Abstract

ABSTRACT Socio-cultural research on athlete maltreatment is well documented, with much work focused on examining the spectrum of mistreatment and programmatic/policy responses. While some sport governing bodies have implemented a ‘duty of care’ approach, more definitional analyses of care and caring in competitive youth sport remain absent. This gap served as point of departure for an institutional ethnographic study designed to examine practices of care and caring within the context of youth competitive volleyball through a socio-philosophical lens. Informed by the philosophical frameworks espoused in the Ethics of Care and the Ethics of Need, this paper utilises textual and interview data from the larger study to examine how athletes, coaches, and parents interpret and practice care in relationship to notions of care established in the sport organisation’s governing policies.
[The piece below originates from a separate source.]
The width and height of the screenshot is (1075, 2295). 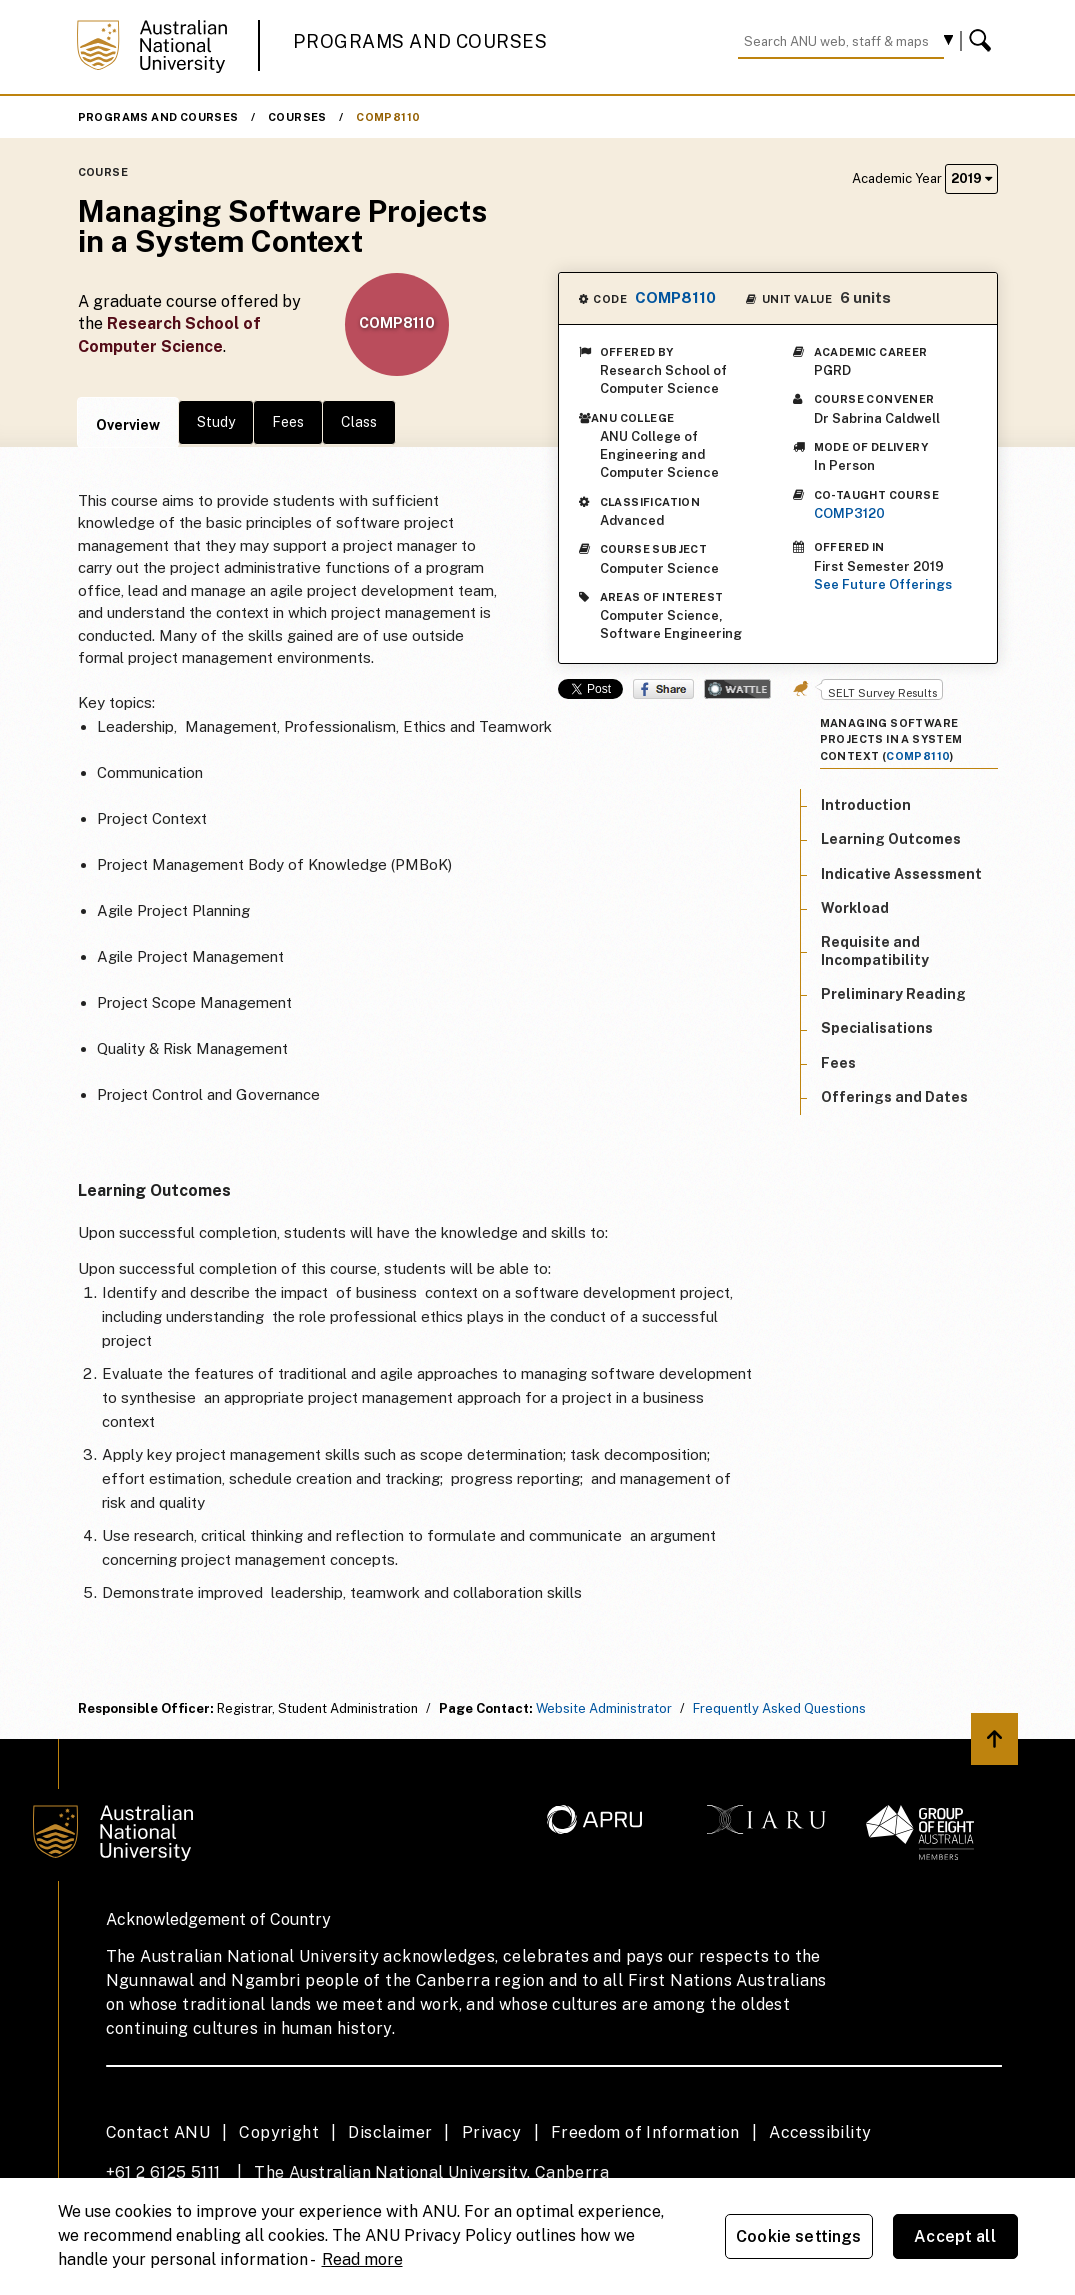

The results showed how, at the institutional level, notions of care expressed in the sport organisation’s governing documents focused more so on identifying and preventing uncaring practices rather than illuminating what constitutes care and caring, while participants negotiated and interpreted their lived experiences of care as the prioritisation of the needs of athletes over the performance imperative. This was particularly true for coaches who were dually tasked with the care-taking of youth athletes on their teams, whilst also ensuring performance success on the playing field. Thus, coaches are responsible for practices of care in situ that are not fulsomely addressed in governing policies, which presents challenges for coaches when balancing athletes’ needs while also adhering to the aims of competitive sport.